[Records from a data collection]
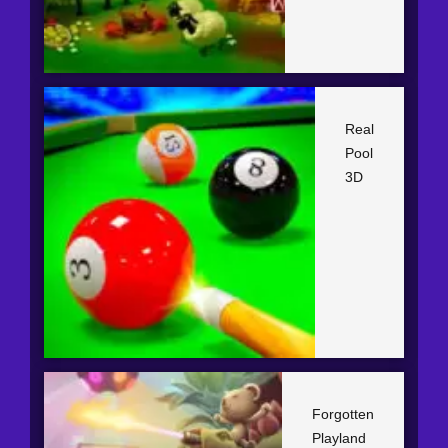
Real
Pool
3D
Forgotten
Playland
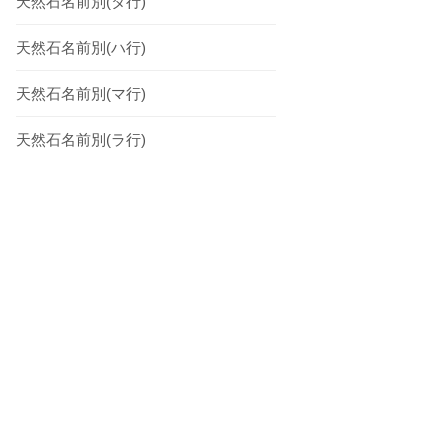
天然石名前別(タ行)
天然石名前別(ハ行)
天然石名前別(マ行)
天然石名前別(ラ行)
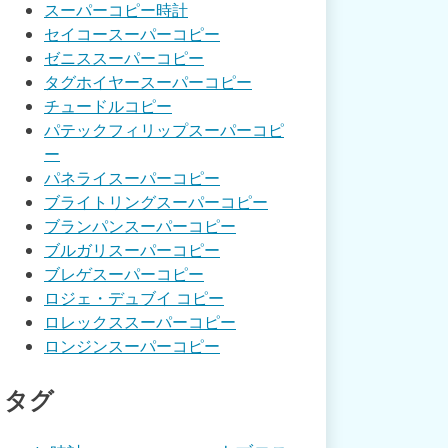
スーパーコピー時計
セイコースーパーコピー
ゼニススーパーコピー
タグホイヤースーパーコピー
チュードルコピー
パテックフィリップスーパーコピ
ー
パネライスーパーコピー
ブライトリングスーパーコピー
ブランパンスーパーコピー
ブルガリスーパーコピー
ブレゲスーパーコピー
ロジェ・デュブイ コピー
ロレックススーパーコピー
ロンジンスーパーコピー
タグ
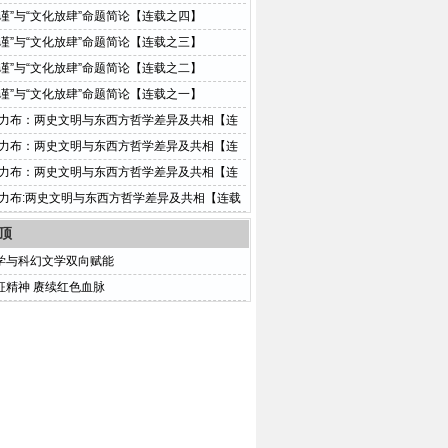
拘谨”与“文化放肆”命题简论【连载之四】
拘谨”与“文化放肆”命题简论【连载之三】
拘谨”与“文化放肆”命题简论【连载之二】
拘谨”与“文化放肆”命题简论【连载之一】
普力布：两史文明与东西方哲学差异及共相【连
】
普力布：两史文明与东西方哲学差异及共相【连
】
普力布：两史文明与东西方哲学差异及共相【连
】
普力布:两史文明与东西方哲学差异及共相【连载
顶
学与科幻文学双向赋能
征精神 赓续红色血脉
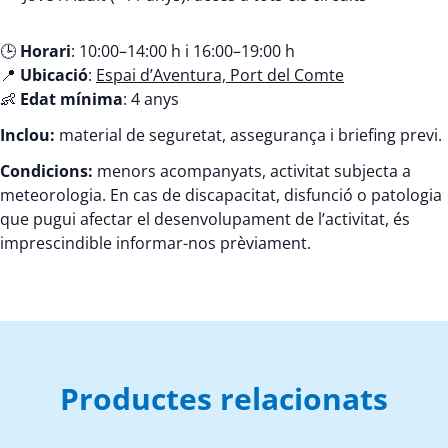
🕒
Horari
: 10:00–14:00 h i 16:00–19:00 h
📍
Ubicació
:
Espai d’Aventura, Port del Comte
👶
Edat mínima
: 4 anys
Inclou:
material de seguretat, assegurança i briefing previ.
Condicions:
menors acompanyats, activitat subjecta a
meteorologia. En cas de discapacitat, disfunció o patologia
que pugui afectar el desenvolupament de l’activitat, és
imprescindible informar-nos prèviament.
Productes relacionats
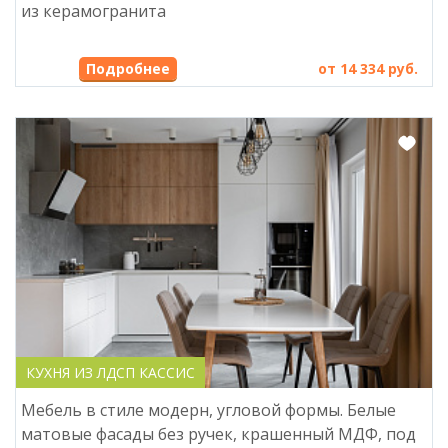
из керамогранита
Подробнее
от 14 334 руб.
КУХНЯ ИЗ ЛДСП КАССИС
Мебель в стиле модерн, угловой формы. Белые
матовые фасады без ручек, крашенный МДФ, под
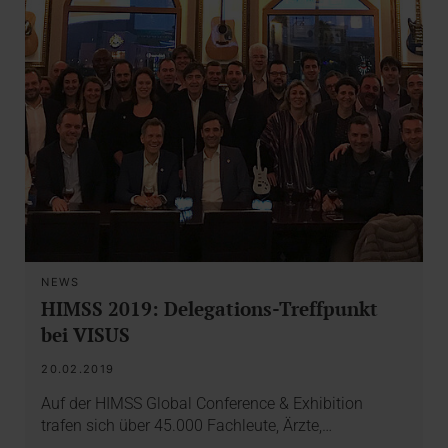
NEWS
HIMSS 2019: Delegations-Treffpunkt
bei VISUS
20.02.2019
Auf der HIMSS Global Conference & Exhibition
trafen sich über 45.000 Fachleute, Ärzte,…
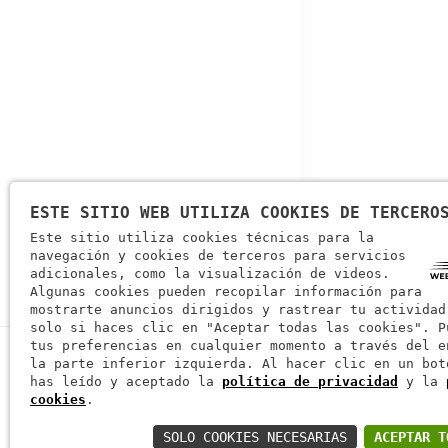
ESTE SITIO WEB UTILIZA COOKIES DE TERCERO
Este sitio utiliza cookies técnicas para la
navegación y cookies de terceros para servicios
adicionales, como la visualización de videos.
Algunas cookies pueden recopilar información para
mostrarte anuncios dirigidos y rastrear tu actividad
solo si haces clic en "Aceptar todas las cookies". P
tus preferencias en cualquier momento a través del e
la parte inferior izquierda. Al hacer clic en un bot
has leído y aceptado la
política de privacidad
y la
cookies
.
SOLO COOKIES NECESARIAS
ACEPTAR T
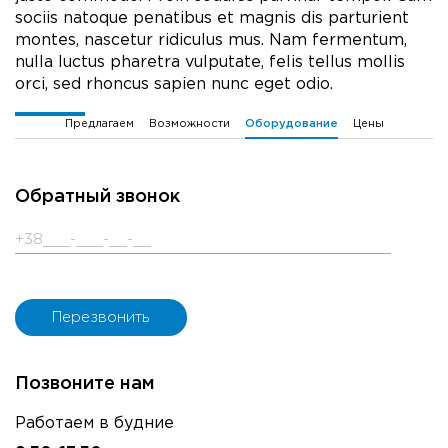
sociis natoque penatibus et magnis dis parturient
montes, nascetur ridiculus mus. Nam fermentum,
nulla luctus pharetra vulputate, felis tellus mollis
orci, sed rhoncus sapien nunc eget odio.
Предлагаем
Возможности
Цены
Оборудование
Обратный звонок
Позвоните нам
Работаем в будние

## What to produce
Reproduce the records above exactly, but only from the line with "Мебель в стиле модерн, угловой формы. Белые" up to and including the line with "navegación y cookies". Leave the pictures out.

## Reply
Мебель в стиле модерн, угловой формы. Белые
матовые фасады без ручек, крашенный МДФ, под
NEWS
HIMSS 2019: Delegations-Treffpunkt
bei VISUS
20.02.2019
Auf der HIMSS Global Conference & Exhibition
trafen sich über 45.000 Fachleute, Ärzte,…
ESTE SITIO WEB UTILIZA COOKIES DE TERCERO
Este sitio utiliza cookies técnicas para la
navegación y cookies de terceros para servicios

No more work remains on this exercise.